STING-IN-5, a potent inhibitor of the Stimulator of Interferon Genes (STING) pathway, significantly suppresses lipopolysaccharide (LPS)-induced nitric oxide (NO) synthesis in macrophages, exhibiting an IC50 of 1.15 μM. This compound dampens the inflammatory response and offers potential for research into anti-inflammatory diseases and sepsis [1].
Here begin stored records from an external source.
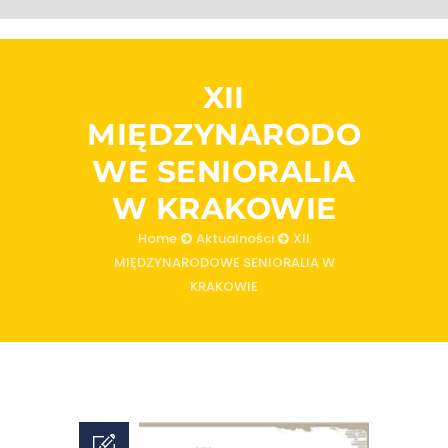
XII
MIĘDZYNARODO
WE SENIORALIA
W KRAKOWIE
Home
Aktualności
XII
MIĘDZYNARODOWE SENIORALIA W
KRAKOWIE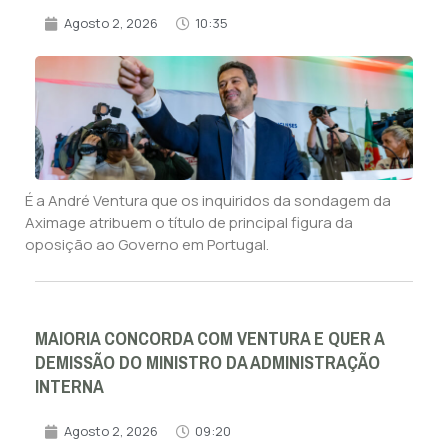
Agosto 2, 2026
10:35
É a André Ventura que os inquiridos da sondagem da
Aximage atribuem o título de principal figura da
oposição ao Governo em Portugal.
MAIORIA CONCORDA COM VENTURA E QUER A
DEMISSÃO DO MINISTRO DA ADMINISTRAÇÃO
INTERNA
Agosto 2, 2026
09:20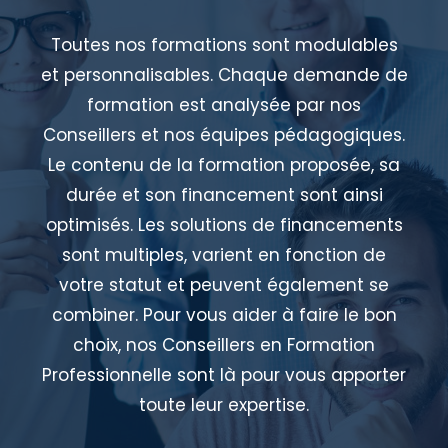
Toutes nos formations sont modulables
et personnalisables. Chaque demande de
formation est analysée par nos
Conseillers et nos équipes pédagogiques.
Le contenu de la formation proposée, sa
durée et son financement sont ainsi
optimisés. Les solutions de financements
sont multiples, varient en fonction de
votre statut et peuvent également se
combiner. Pour vous aider à faire le bon
choix, nos Conseillers en Formation
Professionnelle sont là pour vous apporter
toute leur expertise.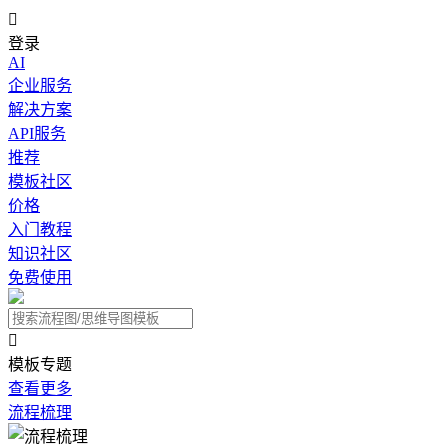

登录
AI
企业服务
解决方案
API服务
推荐
模板社区
价格
入门教程
知识社区
免费使用

模板专题
查看更多
流程梳理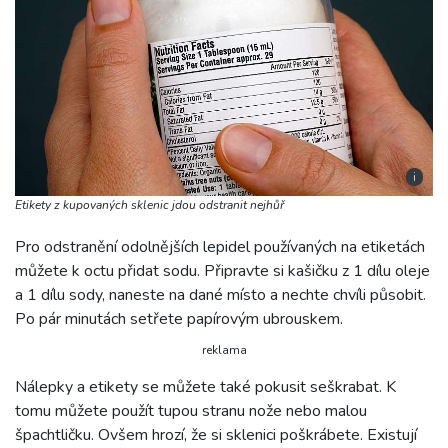
i
Etikety z kupovaných sklenic jdou odstranit nejhůř
Pro odstranění odolnějších lepidel používaných na etiketách
můžete k octu přidat sodu. Připravte si kašičku z 1 dílu oleje
a 1 dílu sody, naneste na dané místo a nechte chvíli působit.
Po pár minutách setřete papírovým ubrouskem.
reklama
Nálepky a etikety se můžete také pokusit seškrabat. K
tomu můžete použít tupou stranu nože nebo malou
špachtličku. Ovšem hrozí, že si sklenici poškrábete. Existují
STING-IN-5 (compound 30) (40 μM; 24 h) exerts minimal impact on the viability of RAW264.7 cells [1]. At concentrations of 2.5 and 5 μM for 2 hours, STING-IN-5 inhibits nitric oxide (NO) production in LPS-stimulated RAW264.7 cells, with inhibition rates of 69.28 ± 2.36% and 78.66 ± 2.73% respectively, and an IC 50 of 1.15 ± 0.15 μM [1]. Furthermore, STING-IN-5 (0.5-2 μM; 2 h) suppresses STING activation and subsequent TBK1/IRF3/NF-κB signaling [1].
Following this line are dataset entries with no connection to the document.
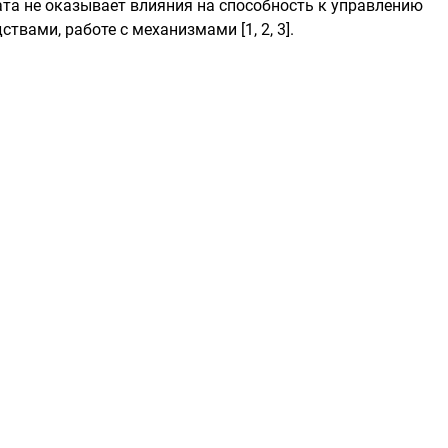
та не оказывает влияния на способность к управлению
твами, работе с механизмами [1, 2, 3].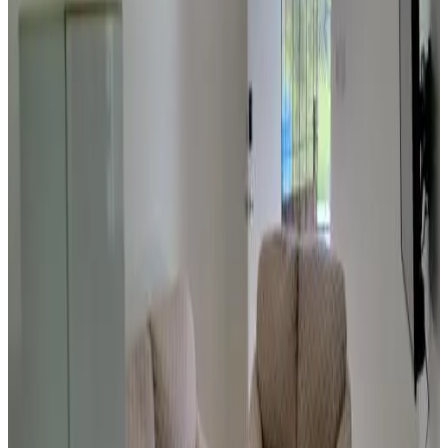
8.4
Direkt buchen
Seabreaze Garden
Saipan
8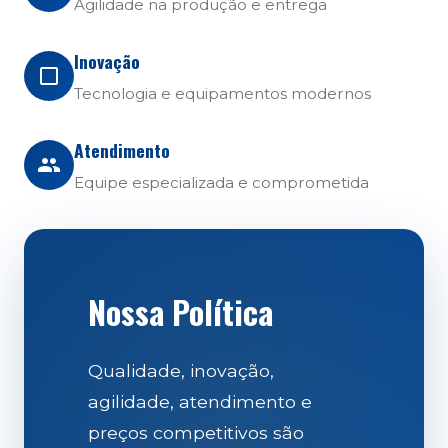
Agilidade na produção e entrega
Inovação
Tecnologia e equipamentos modernos
Atendimento
Equipe especializada e comprometida
Nossa Política
Qualidade, inovação,
agilidade, atendimento e
preços competitivos são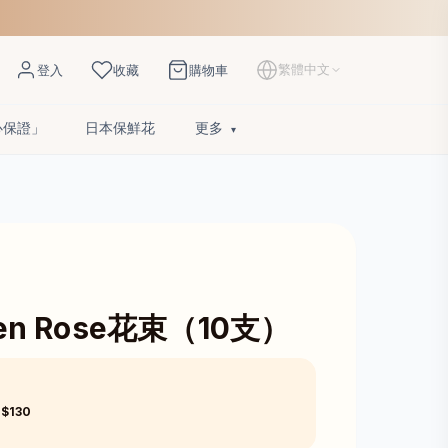
繁體中文
登入
收藏
購物車
心保證」
日本保鮮花
更多
n Rose花束（10支）
 $130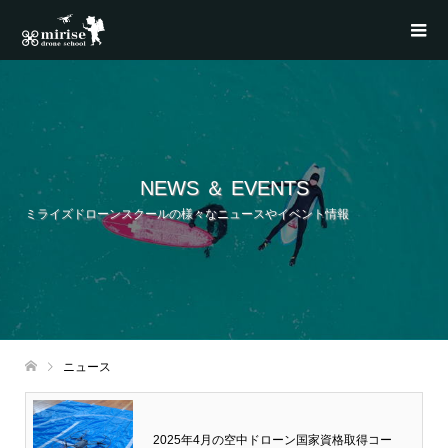
NEWS ＆ EVENTS
ミライズドローンスクールの様々なニュースやイベント情報
ニュース
2025年4月の空中ドローン国家資格取得コー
STING-IN-5, administered orally at doses ranging from 1.25 to 5 mg/kg once daily for three consecutive days, showed significant protective effects against acute hepatic injury in mice with sepsis [1]. The pharmacokinetic parameters of STING-IN-5 in male Sprague-Dawley rats include a peak concentration time (Tmax) of 1 hour, a maximum concentration (Cmax) of 66.52 ng/mL, an area under the curve from time zero to the last quantifiable concentration (AUC0-t) of 81.08 ng/mL·h, an area under the curve from time zero to infinity (AUC0-∞) of 135.7 ng/mL·h, a half-life (T1/2) of 1.11 hours, a mean residence time from time zero to the last quantifiable concentration (MRT0-t) of 0.99 hours, and a mean residence time from time zero to infinity (MRT0-∞) of 2.02 hours [1].